Dezente: Kapitalismuskritik in Konwitschnys „Mahagonny“-Inszenierung  ■ Von Dagmar Penzlin

Nichts ist unmöglich in Mahagonny; die Parole lautet: „Du darfst“. Ob Sex, Alkohol oder andere Vergnügungen: Jeder darf hier alles, so lange er bezahlen kann. Keine Frage, unsere heutige Spaßgesellschaft funktioniert nach den gleichen Gesetzen, wie sie Bertolt Brecht und Kurt Weill 1930 in ihrer Oper Aufstieg und Fall der Stadt Mahagonny demaskierten. Dass diese Kapitalismuskritik auch ohne erhobenen Zeigefinger und Verfremdungseffekt auskommen kann, beweist die dichte Neuinszenierung von Peter Konwitschny an der Staatsoper. Es geht also um unsere Gegenwart und unseren unermüdlichen Willen zum Spaß. Daran lässt der Regisseur keinen Zweifel. So ergänzt er etwa die Brechtsche „Du darfst“-Parole durch das noch zeitgemäßere Motto „Viel Spaß“.

Gleich zu Beginn der Oper schreibt die Witwe Leokadja Begbick (expressiv: Mechthild Gessendorf) die zwei Worte mit Kreide auf ein Schild, als sie und ihre Gangsterkollegen beschlossen haben, in der Wüste die Stadt Mahagonny zu errichten. Sie wollen hier Goldgräbern und anderen Männern das Geld aus der Tasche ziehen. So richtig in Fahrt kommt das Geschäft aber erst, als im zweiten Akt wirklich alles erlaubt ist.

Die vergnügungsgeilen Mahagonny-Besucher kommen bei Konwitschny als Durchschnittsurlauber daher: Sie tragen Shorts und Hawaihemden, die Füße stecken in Socken und Sandalen, und auf dem Kopf prangt der quietschgelbe Strohhut mit „Viel Spaß“-Schriftzug. Gierig wedeln diese Männer mit ihren Geldscheinen, während sie sich ungeduldig um die drei kleinen rosafarbenen Bordellhäschen drängen.

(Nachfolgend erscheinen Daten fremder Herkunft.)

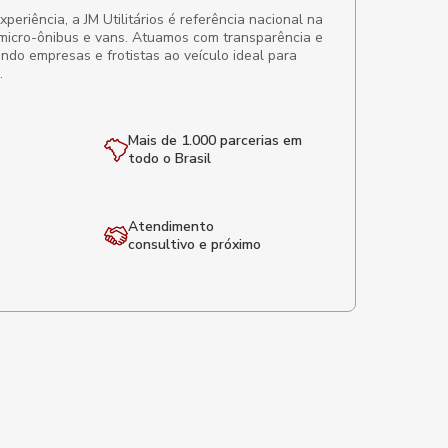
eriência, a JM Utilitários é referência nacional na
micro-ônibus e vans. Atuamos com transparência e
ando empresas e frotistas ao veículo ideal para
.
Mais de 1.000 parcerias em
todo o Brasil
Atendimento
consultivo e próximo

Aus der uniformierten Horde ragt Paul Ackermann heraus, nicht nur, weil er weiterhin seine Holzfäller-Kluft trägt: Er ist kein Geldfetischist, sondern eher ein Anarchist. Und nur aus diesem Grund hat er angeregt, alle Verbote abzuschaffen. Als er selbst kein Geld mehr hat, um seine Zeche zu zahlen, wird er hingerichtet, weil Geldmangel in Mahagonny das größte Verbrechen ist.

Albert Bonnema überzeugt als Querdenker Paul, auch wenn sein Tenor am Premierenabend teils recht angestrengt klang. Überhaupt begeisterte das Solistenensemble mehr darstellerisch als stimmlich – mit Ausnahme der überragenden Inga Nielsen als Jenny. Wie die Sopranistin etwa den Song „Moon of Alabama“ mit lasziv gedehnter, vibratofreier Stimmgebung gestaltet, ist schlicht sensationell.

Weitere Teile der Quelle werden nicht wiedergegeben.